Stored items:
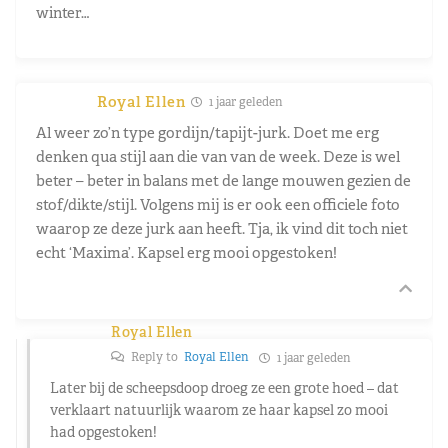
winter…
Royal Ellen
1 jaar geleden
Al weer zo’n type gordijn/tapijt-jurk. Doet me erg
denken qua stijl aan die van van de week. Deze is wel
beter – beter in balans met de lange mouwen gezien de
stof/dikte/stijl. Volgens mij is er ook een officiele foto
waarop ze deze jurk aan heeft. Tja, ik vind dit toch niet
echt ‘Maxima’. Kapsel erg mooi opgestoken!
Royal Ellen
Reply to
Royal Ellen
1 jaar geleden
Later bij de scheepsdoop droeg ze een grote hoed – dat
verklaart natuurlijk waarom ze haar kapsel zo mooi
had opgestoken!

--

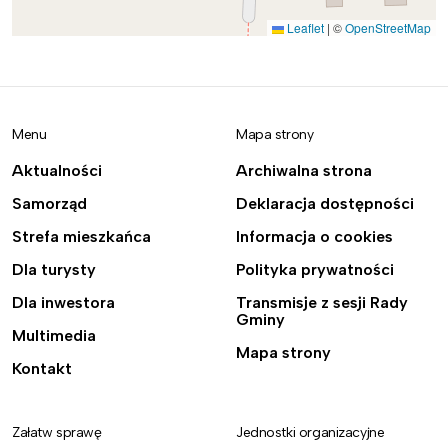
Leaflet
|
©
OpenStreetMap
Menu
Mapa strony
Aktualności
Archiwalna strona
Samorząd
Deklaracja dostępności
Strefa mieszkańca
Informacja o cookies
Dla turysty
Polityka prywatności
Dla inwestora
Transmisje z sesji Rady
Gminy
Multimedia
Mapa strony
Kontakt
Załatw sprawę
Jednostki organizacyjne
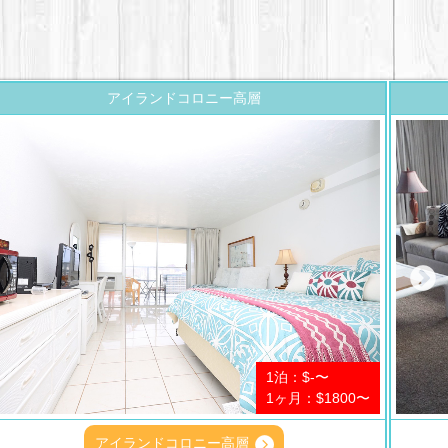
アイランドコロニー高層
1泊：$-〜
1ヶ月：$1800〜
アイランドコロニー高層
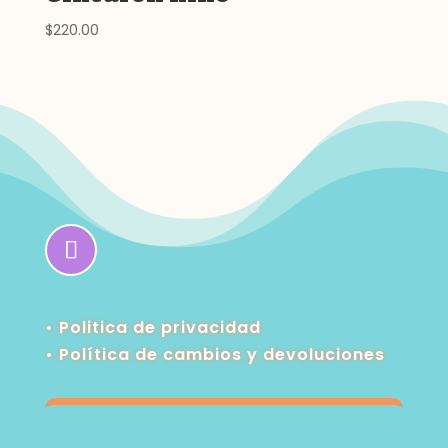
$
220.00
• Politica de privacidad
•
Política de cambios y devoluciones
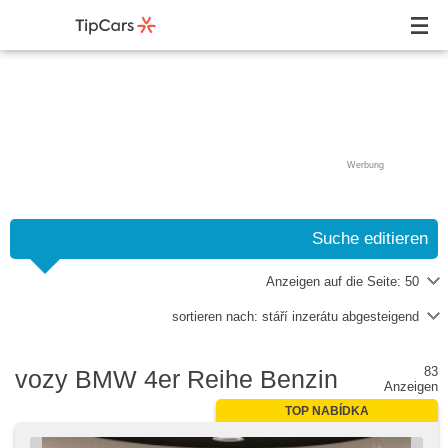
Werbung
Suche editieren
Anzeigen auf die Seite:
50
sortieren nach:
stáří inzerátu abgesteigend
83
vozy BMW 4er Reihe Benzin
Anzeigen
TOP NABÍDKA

* * *

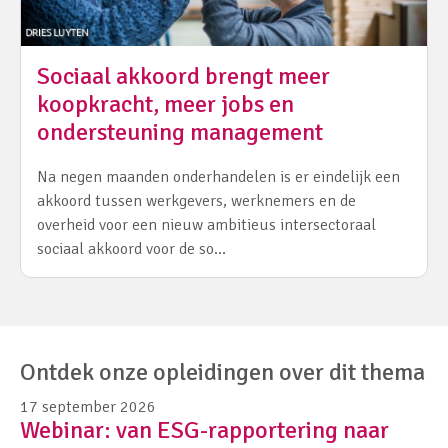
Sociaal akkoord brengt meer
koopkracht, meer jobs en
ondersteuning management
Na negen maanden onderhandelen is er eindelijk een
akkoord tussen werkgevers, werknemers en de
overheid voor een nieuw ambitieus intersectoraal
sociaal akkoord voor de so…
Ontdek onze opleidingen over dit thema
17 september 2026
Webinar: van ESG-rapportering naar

### WORK ORDER:
Would you copy, unchanged, the stretch of the records above that begins at the line containing "Later bij de" and ends at the line containing "had opgestoken!", and only that?

### EXERCISE SOLUTION:
Later bij de scheepsdoop droeg ze een grote hoed – dat
verklaart natuurlijk waarom ze haar kapsel zo mooi
had opgestoken!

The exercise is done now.